# What you are asked to do:
Copy the data exactly. Images are the one exception.

○ ○ ○ ○

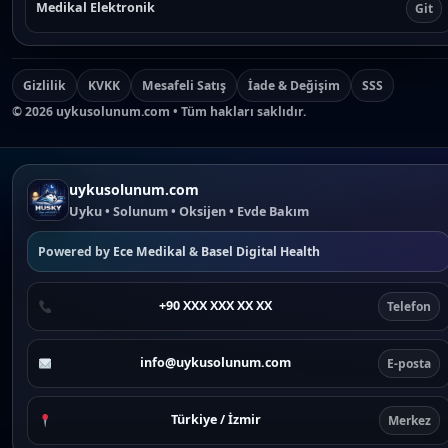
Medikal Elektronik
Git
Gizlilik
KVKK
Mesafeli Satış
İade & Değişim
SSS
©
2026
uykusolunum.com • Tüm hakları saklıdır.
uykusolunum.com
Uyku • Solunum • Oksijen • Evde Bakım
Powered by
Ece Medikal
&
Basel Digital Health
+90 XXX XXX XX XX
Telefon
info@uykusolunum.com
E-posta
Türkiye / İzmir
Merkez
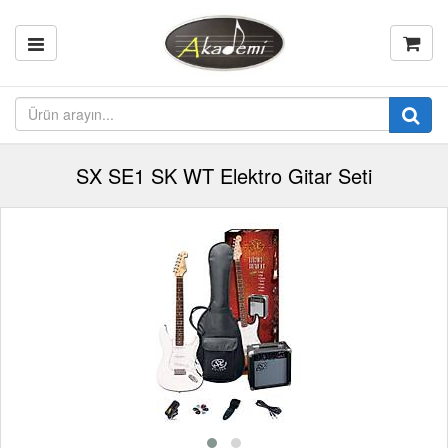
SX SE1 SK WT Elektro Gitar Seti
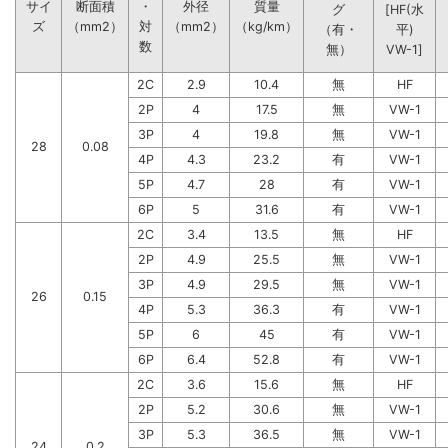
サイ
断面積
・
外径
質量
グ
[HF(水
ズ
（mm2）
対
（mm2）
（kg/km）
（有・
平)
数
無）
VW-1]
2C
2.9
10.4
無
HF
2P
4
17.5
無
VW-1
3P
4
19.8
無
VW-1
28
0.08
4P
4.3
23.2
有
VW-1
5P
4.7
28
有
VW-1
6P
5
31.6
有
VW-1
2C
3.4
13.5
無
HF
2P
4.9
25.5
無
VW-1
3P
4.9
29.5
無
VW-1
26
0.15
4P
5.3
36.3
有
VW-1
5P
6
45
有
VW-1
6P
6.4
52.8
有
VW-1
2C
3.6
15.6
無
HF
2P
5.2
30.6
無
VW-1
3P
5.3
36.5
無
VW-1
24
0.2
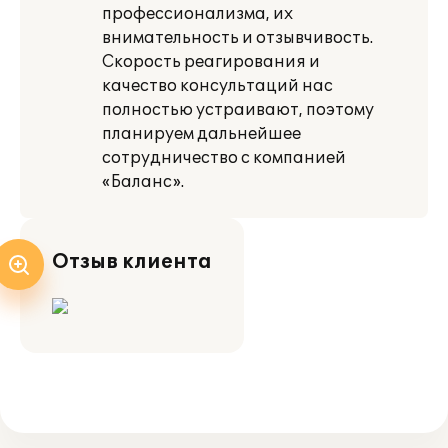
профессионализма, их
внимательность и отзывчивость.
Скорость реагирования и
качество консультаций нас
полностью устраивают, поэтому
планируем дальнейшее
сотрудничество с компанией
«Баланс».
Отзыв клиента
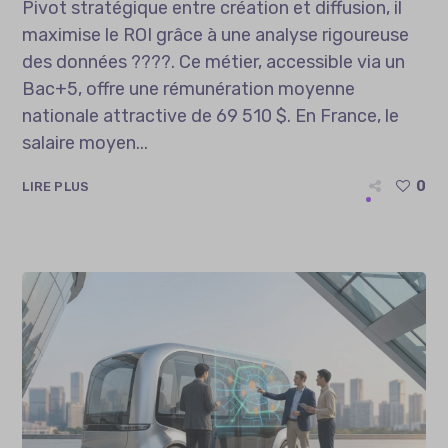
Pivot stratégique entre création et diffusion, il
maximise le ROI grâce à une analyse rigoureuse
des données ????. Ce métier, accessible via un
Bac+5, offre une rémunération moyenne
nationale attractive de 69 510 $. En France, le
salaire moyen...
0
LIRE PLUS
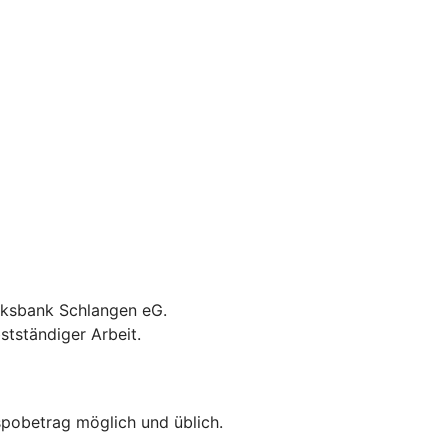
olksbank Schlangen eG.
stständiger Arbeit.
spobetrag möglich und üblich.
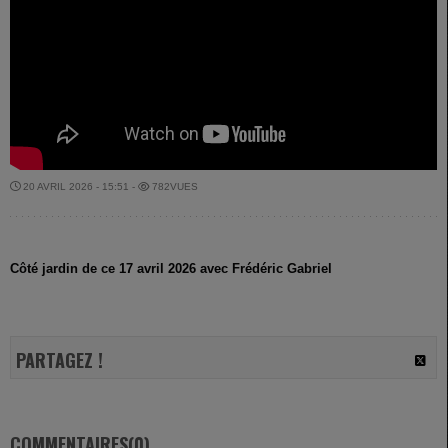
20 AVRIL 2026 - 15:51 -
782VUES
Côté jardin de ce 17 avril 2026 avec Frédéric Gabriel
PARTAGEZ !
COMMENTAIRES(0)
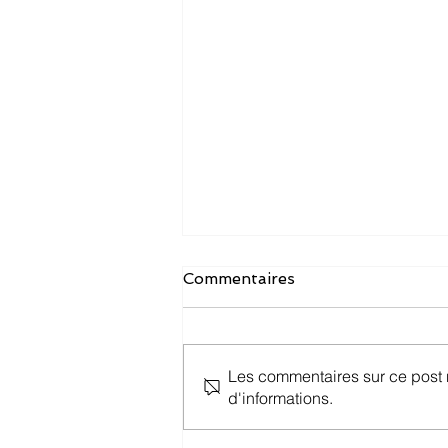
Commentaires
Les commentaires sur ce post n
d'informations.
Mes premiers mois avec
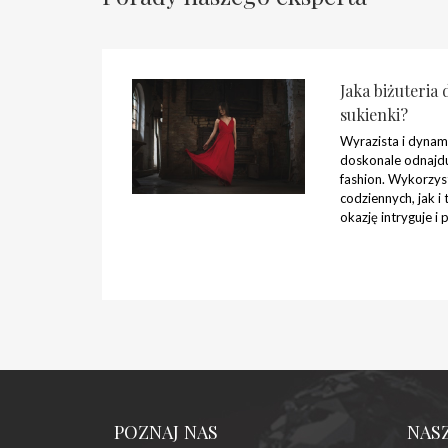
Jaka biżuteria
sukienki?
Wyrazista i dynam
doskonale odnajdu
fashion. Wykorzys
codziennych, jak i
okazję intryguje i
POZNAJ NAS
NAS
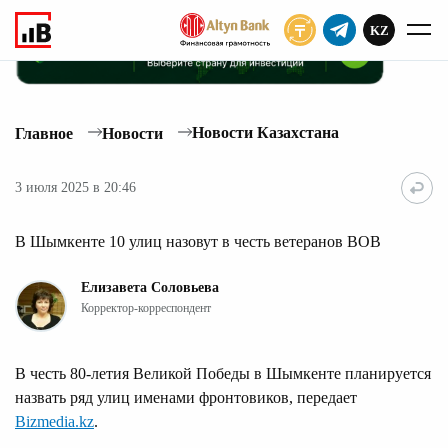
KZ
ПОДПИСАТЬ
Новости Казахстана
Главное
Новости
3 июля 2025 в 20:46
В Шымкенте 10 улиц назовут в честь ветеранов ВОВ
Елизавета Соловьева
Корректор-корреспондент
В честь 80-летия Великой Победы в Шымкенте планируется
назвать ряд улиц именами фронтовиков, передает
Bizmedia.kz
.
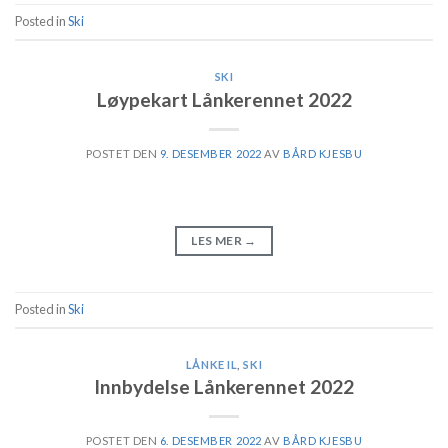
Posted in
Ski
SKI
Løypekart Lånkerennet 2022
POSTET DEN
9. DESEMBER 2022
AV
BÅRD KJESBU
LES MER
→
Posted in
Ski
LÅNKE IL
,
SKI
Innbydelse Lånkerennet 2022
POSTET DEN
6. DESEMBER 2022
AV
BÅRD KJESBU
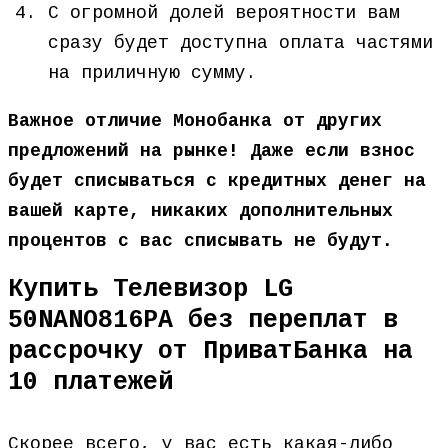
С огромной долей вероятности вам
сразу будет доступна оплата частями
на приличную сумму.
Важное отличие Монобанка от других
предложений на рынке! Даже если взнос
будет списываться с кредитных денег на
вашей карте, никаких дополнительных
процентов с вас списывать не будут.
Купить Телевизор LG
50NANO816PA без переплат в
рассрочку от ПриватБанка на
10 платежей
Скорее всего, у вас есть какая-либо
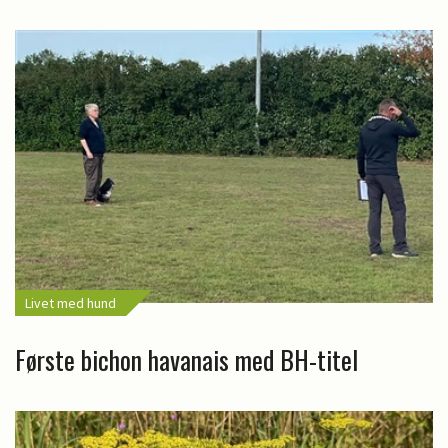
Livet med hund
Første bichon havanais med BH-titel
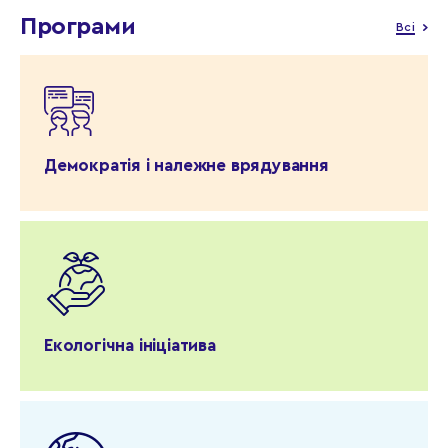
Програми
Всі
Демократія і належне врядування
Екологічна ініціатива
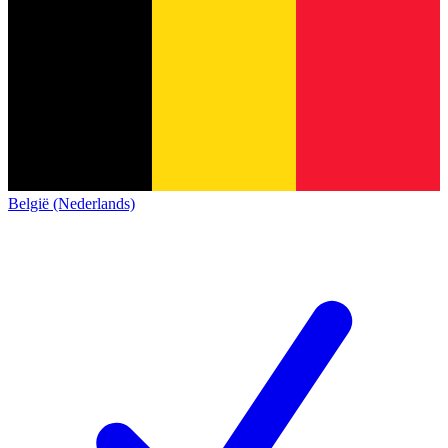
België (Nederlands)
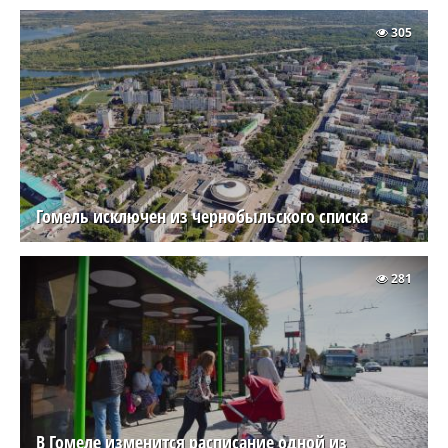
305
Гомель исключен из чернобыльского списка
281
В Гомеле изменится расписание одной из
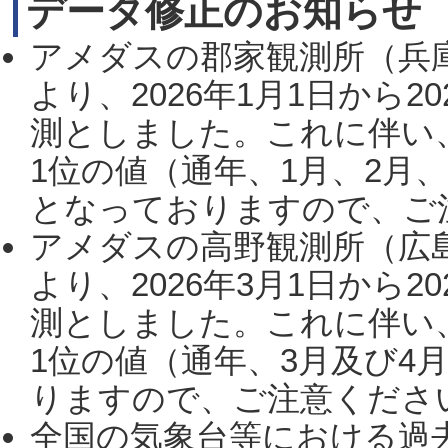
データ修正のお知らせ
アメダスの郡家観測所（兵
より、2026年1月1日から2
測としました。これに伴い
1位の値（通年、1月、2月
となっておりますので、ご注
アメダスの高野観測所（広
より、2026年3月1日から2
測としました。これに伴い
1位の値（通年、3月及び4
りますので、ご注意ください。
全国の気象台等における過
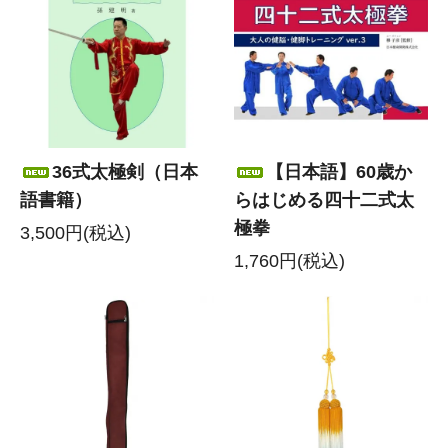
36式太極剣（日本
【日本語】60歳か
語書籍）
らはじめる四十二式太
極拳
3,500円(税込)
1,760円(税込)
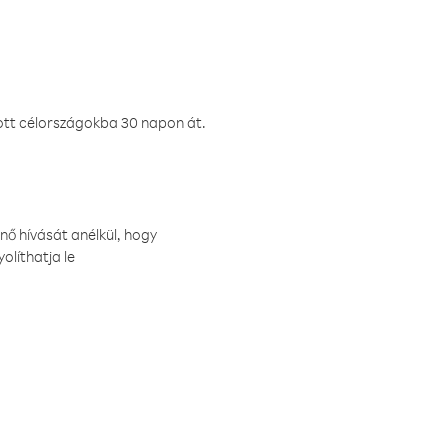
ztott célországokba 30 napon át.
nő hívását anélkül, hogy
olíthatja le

○ ○ ○ ○

# Written response:
Medikal Elektronik
Git
Gizlilik
KVKK
Mesafeli Satış
İade & Değişim
SSS
©
2026
uykusolunum.com • Tüm hakları saklıdır.
uykusolunum.com
Uyku • Solunum • Oksijen • Evde Bakım
Powered by
Ece Medikal
&
Basel Digital Health
+90 XXX XXX XX XX
Telefon
info@uykusolunum.com
E-posta
Türkiye / İzmir
Merkez
SX SE1 SK WT Elektro Gitar Seti
サイ
断面積
・
外径
質量
グ
[HF(水
ズ
（mm2）
対
（mm2）
（kg/km）
（有・
平)
数
無）
VW-1]
2C
2.9
10.4
無
HF
2P
4
17.5
無
VW-1
3P
4
19.8
無
VW-1
28
0.08
4P
4.3
23.2
有
VW-1
5P
4.7
28
有
VW-1
6P
5
31.6
有
VW-1
2C
3.4
13.5
無
HF
2P
4.9
25.5
無
VW-1
3P
4.9
29.5
無
VW-1
26
0.15
4P
5.3
36.3
有
VW-1
5P
6
45
有
VW-1
6P
6.4
52.8
有
VW-1
2C
3.6
15.6
無
HF
2P
5.2
30.6
無
VW-1
3P
5.3
36.5
無
VW-1
24
0.2
профессионализма, их
внимательность и отзывчивость.
Скорость реагирования и
качество консультаций нас
полностью устраивают, поэтому
планируем дальнейшее
сотрудничество с компанией
«Баланс».
Отзыв клиента
Pivot stratégique entre création et diffusion, il
maximise le ROI grâce à une analyse rigoureuse
des données ????. Ce métier, accessible via un
Bac+5, offre une rémunération moyenne
nationale attractive de 69 510 $. En France, le
salaire moyen...
0
LIRE PLUS
olksbank Schlangen eG.
stständiger Arbeit.
spobetrag möglich und üblich.
20 AVRIL 2026 - 15:51 -
782VUES
Côté jardin de ce 17 avril 2026 avec Frédéric Gabriel
PARTAGEZ !
COMMENTAIRES(0)
Commentaires
Les commentaires sur ce post n
d'informations.
Mes premiers mois avec
Jaka biżuteria
sukienki?
Wyrazista i dynam
doskonale odnajdu
fashion. Wykorzys
codziennych, jak i
okazję intryguje i
POZNAJ NAS
NAS
KZ
ПОДПИСАТЬ
Новости Казахстана
Главное
Новости
3 июля 2025 в 20:46
В Шымкенте 10 улиц назовут в честь ветеранов ВОВ
Елизавета Соловьева
Корректор-корреспондент
В честь 80-летия Великой Победы в Шымкенте планируется
назвать ряд улиц именами фронтовиков, передает
Bizmedia.kz
.
Posted in
Ski
SKI
Løypekart Lånkerennet 2022
POSTET DEN
9. DESEMBER 2022
AV
BÅRD KJESBU
LES MER
→
Posted in
Ski
LÅNKE IL
,
SKI
Innbydelse Lånkerennet 2022
POSTET DEN
6. DESEMBER 2022
AV
BÅRD KJESBU
С огромной долей вероятности вам
сразу будет доступна оплата частями
на приличную сумму.
Важное отличие Монобанка от других
предложений на рынке! Даже если взнос
будет списываться с кредитных денег на
вашей карте, никаких дополнительных
процентов с вас списывать не будут.
Купить Телевизор LG
50NANO816PA без переплат в
рассрочку от ПриватБанка на
10 платежей
Скорее всего, у вас есть какая-либо
Livet med hund
Første bichon havanais med BH-titel
Програми
Всі
Демократія і належне врядування
Екологічна ініціатива
België (Nederlands)
305
Гомель исключен из чернобыльского списка
281
В Гомеле изменится расписание одной из
データ修正のお知らせ
アメダスの郡家観測所（兵
より、2026年1月1日から2
測としました。これに伴い
1位の値（通年、1月、2月
となっておりますので、ご注
アメダスの高野観測所（広
より、2026年3月1日から2
測としました。これに伴い
1位の値（通年、3月及び4
りますので、ご注意ください。
全国の気象台等における過
36式太極剣（日本
【日本語】60歳か
語書籍）
らはじめる四十二式太
極拳
3,500円(税込)
1,760円(税込)
ztott célországokba 30 napon át.
nő hívását anélkül, hogy
olíthatja le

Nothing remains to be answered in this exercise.